La voyante se leva pour aller tirer le rideau qui dissimulait un passage au fond de la tente. Gaïus tendit le cou pour mieux voir mais c'était trop sombre pour distinguer quoique ce soit. Métha lui adressa un grand sourire d'encouragement et il s'avança doucement dans le passage obscur. Un point de lumière scintillait faiblement au bout du chemin. Le jeune garçon se retourna mais l'entrée du passage avait disparu, dorénavant bloquée par un miroir. Gaïus regarda ses cheveux en bataille, son air fatigué et ses vêtements sales, il était vraiment temps qu'il rentre à la maison.

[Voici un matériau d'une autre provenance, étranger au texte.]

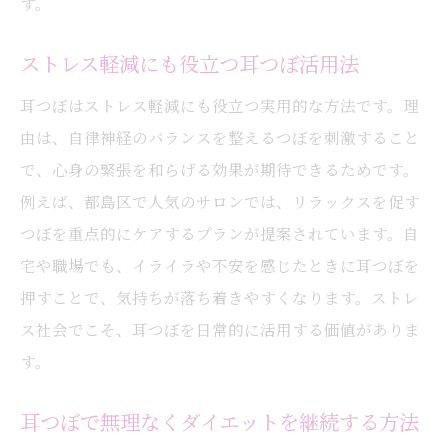
す。
ストレス軽減にも役立つ耳つぼ活用法
耳つぼはストレス軽減にも役立つ実用的な方法です。理
由は、自律神経のバランスを整えるつぼを刺激すること
で、心身の緊張を和らげる効果が期待できるためです。
例えば、都島区で人気のサロンでは、リラックスを促す
つぼを重点的にケアするプランが提案されています。自
宅や職場でも、イライラや不安を感じたときに耳つぼを
押すことで、気持ちが落ち着きやすくなります。ストレ
ス社会でこそ、耳つぼを日常的に活用する価値がありま
す。
耳つぼで無理なくダイエットを継続する方法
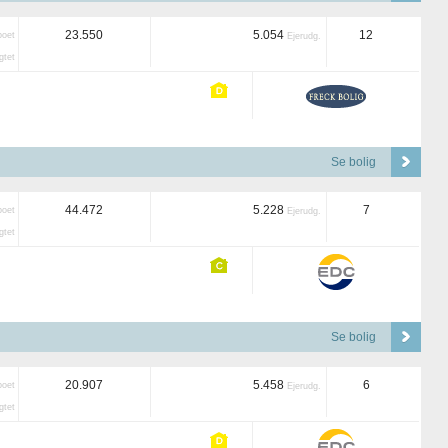
23.550
5.054
12
boet
Ejerudg.
tet
Se bolig
44.472
5.228
7
boet
Ejerudg.
tet
Se bolig
20.907
5.458
6
boet
Ejerudg.
tet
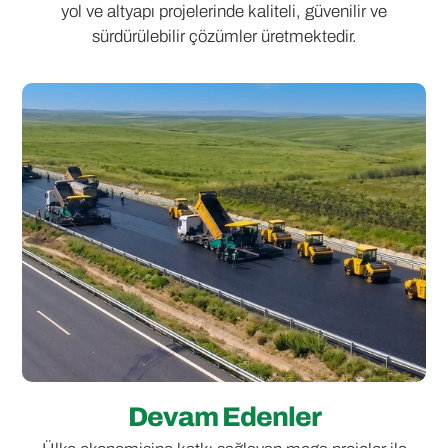
yol ve altyapı projelerinde kaliteli, güvenilir ve
sürdürülebilir çözümler üretmektedir.
Devam Edenler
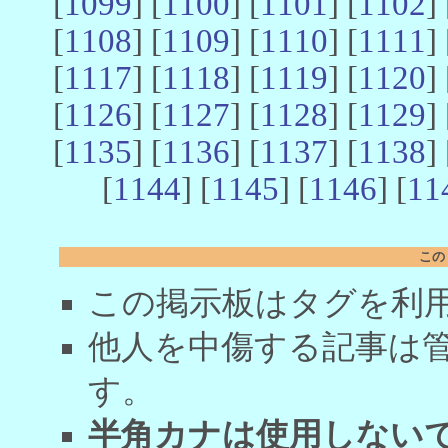
[
1099
] [
1100
] [
1101
] [
1102
] 
[
1108
] [
1109
] [
1110
] [
1111
] 
[
1117
] [
1118
] [
1119
] [
1120
] 
[
1126
] [
1127
] [
1128
] [
1129
] 
[
1135
] [
1136
] [
1137
] [
1138
] 
[
1144
] [
1145
] [
1146
] [
11
この
この掲示板はタグを利
他人を中傷する記事は
す。
半角カナは使用しない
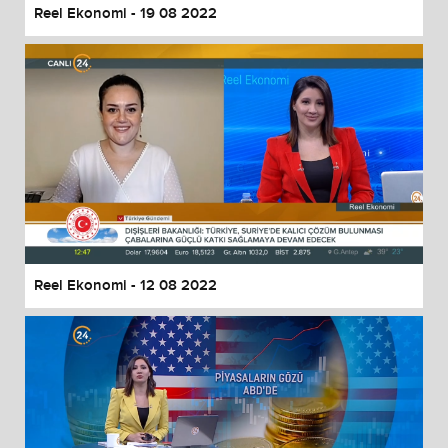
Reel Ekonomi - 19 08 2022
Reel Ekonomi - 12 08 2022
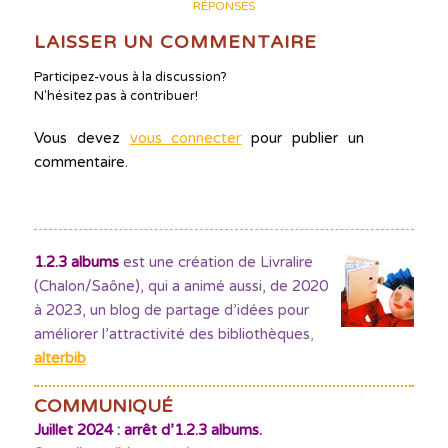
RÉPONSES
LAISSER UN COMMENTAIRE
Participez-vous à la discussion?
N'hésitez pas à contribuer!
Vous devez
vous connecter
pour publier un
commentaire.
1.2.3 albums
est une création de Livralire
(Chalon/Saône), qui a animé aussi, de 2020
à 2023, un blog de partage d’idées pour
améliorer l’attractivité des bibliothèques
,
alterbib
COMMUNIQUÉ
Juillet 2024 : arrêt d’1.2.3 albums.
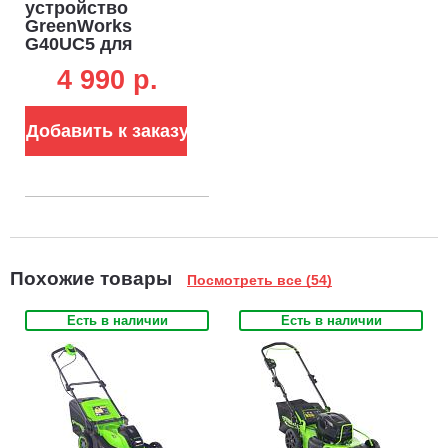
устройство
GreenWorks
G40UC5 для
аккумуляторов
4 990 p.
40В быстрой
зарядки 40В (5 А)
Добавить к заказу
Похожие товары
Посмотреть все (54)
Есть в наличии
Есть в наличии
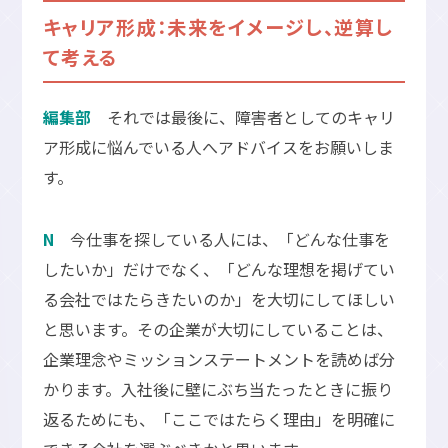
キャリア形成：未来をイメージし、逆算し
て考える
編集部
それでは最後に、障害者としてのキャリ
ア形成に悩んでいる人へアドバイスをお願いしま
す。
N
今仕事を探している人には、「どんな仕事を
したいか」だけでなく、「どんな理想を掲げてい
る会社ではたらきたいのか」を大切にしてほしい
と思います。その企業が大切にしていることは、
企業理念やミッションステートメントを読めば分
かります。入社後に壁にぶち当たったときに振り
返るためにも、「ここではたらく理由」を明確に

Tout d'un coup, de multiples reflets de lui-même envahirent le miroir. Il regarda autour de lui et réalisa que tous les murs étaient à présent recouverts de miroirs. Il comprit assez vite qu'il était prisonnier d'un labyrinthe de miroirs. Pressé de retrouver la sortie, il courut droit devant lui mais s'écrasa rapidement le nez contre une paroi. Avec tous ces satanés reflets, il ne parvenait plus à distinguer son chemin. Rapidement, il s'énerva et se fit plusieurs bosses. Après de nombreux échecs, il commençait à se sentir découragé. C'est alors qu'il repensa aux paroles de Métha : « se bander les yeux comme Ulysse » et « longer la côte à tribord ». Gaïus ferma les yeux, comme ça il ne serait plus trahi par sa vue et les reflets des miroirs. Il se sentait déjà plus calme. Tribord signifiait la droite sur un navire, il tendit alors sa main droite pour la poser à plat sur la paroi à côté de lui. Il fallait longer la côte maintenant. Gaïus prit une grande inspiration et mit doucement un pied devant l'autre. Il prit rapidement confiance et avança de plus en plus vite sans jamais décoller sa main de la paroi qu'il longeait, la technique était prometteuse.
Après une dizaine de minutes à errer à l'aveugle, il entendit la musique et les bruits de l'extérieur se rapprocher. Lorsqu'il ouvrit les yeux, il n'était plus qu'à quelques pas de la sortie du labyrinthe. Enfin revenu à l'extérieur, il rit de soulagement. Il avait hâte de raconter son aventure à Magnus et Zetta.